『男のリズム』池波正太郎/著
エッセイ
モテる男になるのは難しい。
先日、女の子に「これ開けて」と菓子袋を渡された。私は「一発で成功できるだろうか」と不安になりながらこっそり手汗を拭き、何とか袋をこじ開ける。冷や汗をかいた。
また昔、図書館のおねいさんのストッキングが伝線しているのを見つけた。私が伝線していますよ、と嬉々として言いかけた刹那、とある言葉を思い出した。
「女性にストッキングが伝線していることを伝えるような奴はモテない。しかも嬉々として伝えるんだから始末におけない」くしくも前日に読んだとてもモテる男の書いたエッセイの一文だった。私は冷や汗をかいた。
あるいはこんなこともあった。
私は致命的に方向オンチで、女の子を助手席に乗せるときそれを伝えている。彼女たちは「そんなこと気にしない」と言ってくれて、真に受けた私は道に迷う。別段がっかりした顔はされない。が、明らかに私の評価は少し下がる。
2023年であっても女の子には、男たるもの道に詳しく有るべし、という不文律がきっとまだあるのだ。そして私はそのタブーを犯してしまったわけだ。
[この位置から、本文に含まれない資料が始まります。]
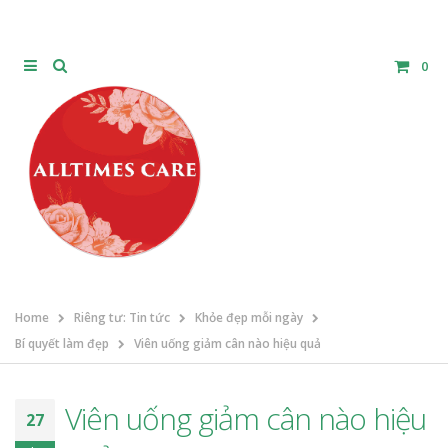
0
Home
Riêng tư: Tin tức
Khỏe đẹp mỗi ngày
Bí quyết làm đẹp
Viên uống giảm cân nào hiệu quả
Viên uống giảm cân nào hiệu
27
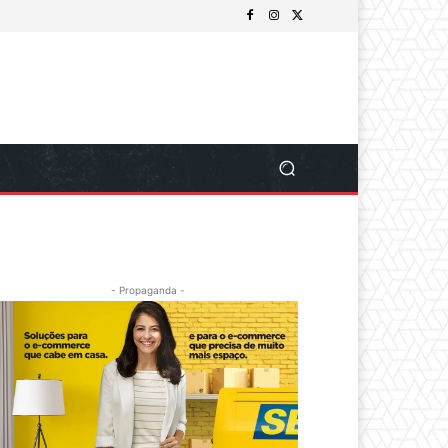
- Propaganda -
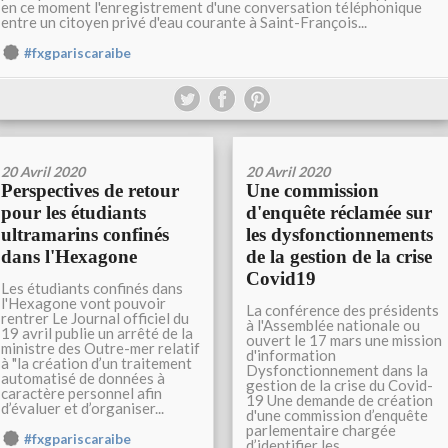
en ce moment l'enregistrement d'une conversation téléphonique
entre un citoyen privé d'eau courante à Saint-François...
#fxgpariscaraibe
20 Avril 2020
20 Avril 2020
Perspectives de retour
Une commission
pour les étudiants
d'enquête réclamée sur
ultramarins confinés
les dysfonctionnements
dans l'Hexagone
de la gestion de la crise
Covid19
Les étudiants confinés dans
l'Hexagone vont pouvoir
La conférence des présidents
rentrer Le Journal officiel du
à l'Assemblée nationale ou
19 avril publie un arrêté de la
ouvert le 17 mars une mission
ministre des Outre-mer relatif
d'information
à "la création d’un traitement
Dysfonctionnement dans la
automatisé de données à
gestion de la crise du Covid-
caractère personnel afin
19 Une demande de création
d’évaluer et d’organiser...
d'une commission d’enquête
parlementaire chargée
#fxgpariscaraibe
d’identifier les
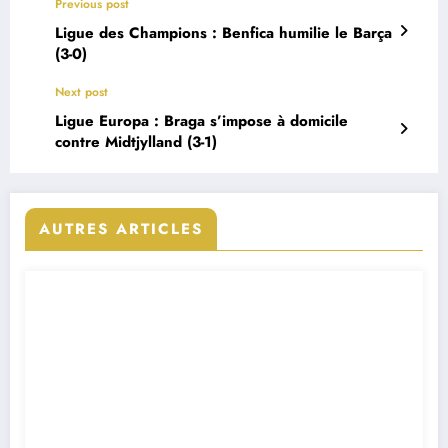
Previous post
Ligue des Champions : Benfica humilie le Barça
(3-0)
Next post
Ligue Europa : Braga s’impose à domicile
contre Midtjylland (3-1)
AUTRES ARTICLES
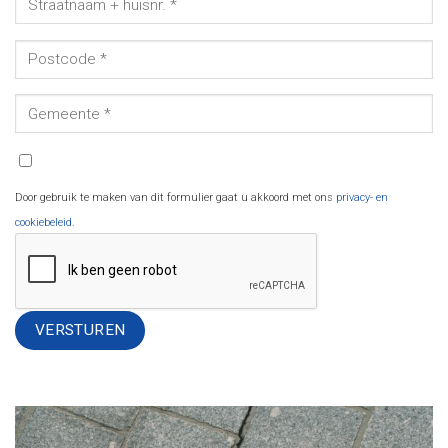
Door gebruik te maken van dit formulier gaat u akkoord met ons
privacy- en
cookiebeleid
.
Alternative:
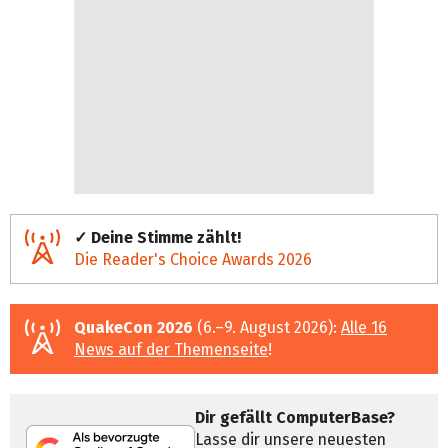
✓ Deine Stimme zählt!
Die Reader's Choice Awards 2026
QuakeCon 2026
(6.–9. August 2026):
Alle 16
News auf der Themenseite
!
Dir gefällt ComputerBase?
Lasse dir unsere neuesten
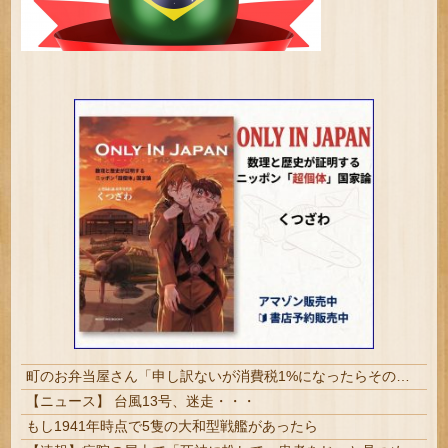
町のお弁当屋さん「申し訳ないが消費税1%になったらその分商品代を値上げするわ」 「うちも！」
【ニュース】 台風13号、迷走・・・
もし1941年時点で5隻の大和型戦艦があったら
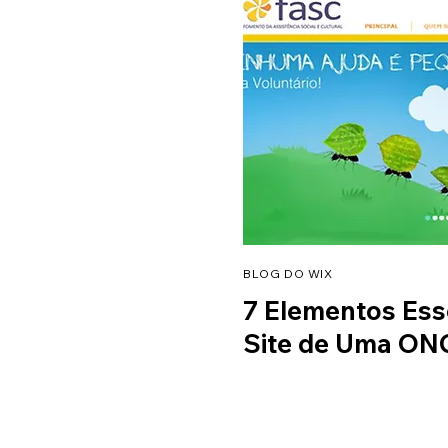
BLOG DO WIX
7 Elementos Ess
Site de Uma ON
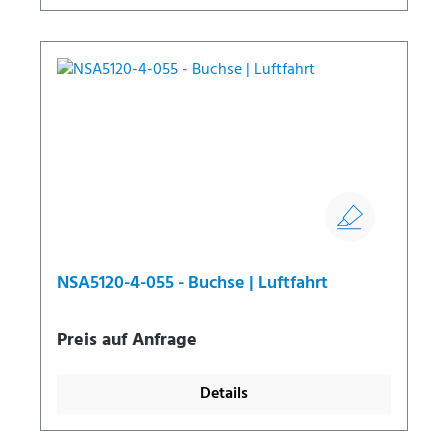
NSA5120-4-055 - Buchse | Luftfahrt
Preis auf Anfrage
Details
このように、男女間は危険に満ちている。だから男は五体を鍛え、教養を磨き、オシャレに身を包むのだ。
娯楽小説しか読まず、干物ボディの私は、普段絶対買わないような「からし色のカーディガン」に挑戦し、「どう?」と姉に聞いた。(そう、「姉」だ。本当は気軽に女の子に聞きたい。でも、それができたら既に彼女は出来ている)
――姉に「まぁまぁいいよ」と言ってもらった私は、街へ出た。 好きな服を着て、好きな喫茶店で、好きな本を読む。 周りを見渡し、「みんなわたしを見て」と愉しんだ。
しかしそれも束の間、私は致命的なミスを犯していることに気が付いた。
そうなのだ。自分の世界を愉しむ男はモテるが、モテたいと周りを見渡す男はモテない。
同様に、自分の為におしゃれをする男はモテるが、モテる為におしゃれをするやつはモテない。なんという皮肉。
途端に居心地が悪くなる。隣の女の子のクスクス笑いも自分に向けられている気がするし、「何あのからし色のカーディガン。笑」と言われているんじゃないかしら、と思ってしまう。
ついに私は「あああああ」というぼそぼそとした奇声とともにその場を逃げ出し、店を出た瞬間に二度目の「あああああ」を発した。
目の前に私よりずっと派手なからし色のシャツを着た男がいた。しかも隣にはおそろしく素敵な彼女が。彼は自信に満ち溢れていた。
えっ、恥ずかしくないの。ねぇ恥ずかしくないの。そして隣の素敵な彼女は誰?
――私は悟った。モテる男は果てしなくタフなのだ。そして揺るがない。帰ろう。モテの世界では、負け犬は去るのみなのだ。
数時間後
家に帰り、母と短いやりとりをする。
「どこ行ってたの?」
「喫茶店」
「一人で?」
「一人で」
「あんたもさみしい男ね」
……母よ、今日のところは甘んじてその言葉を受け入れよう。しかし、明日からの私は一味違うぞ。
私は布団に潜り、「今度はみどりのマフラーを買おう」と固く誓うのだった。
このエッセイで紹介した本
そんな、現代にも通底する「男らしさ」を思い出させてくれる本が『男のリズム』だ。有名かつ人気で実用的なのは同じ著者の『男の作法』の方だが、『男のリズム』はより日常生活に根ざしているし、ちょっとニッチなので『男の作法』を知ってるよりもモテそうな気がする。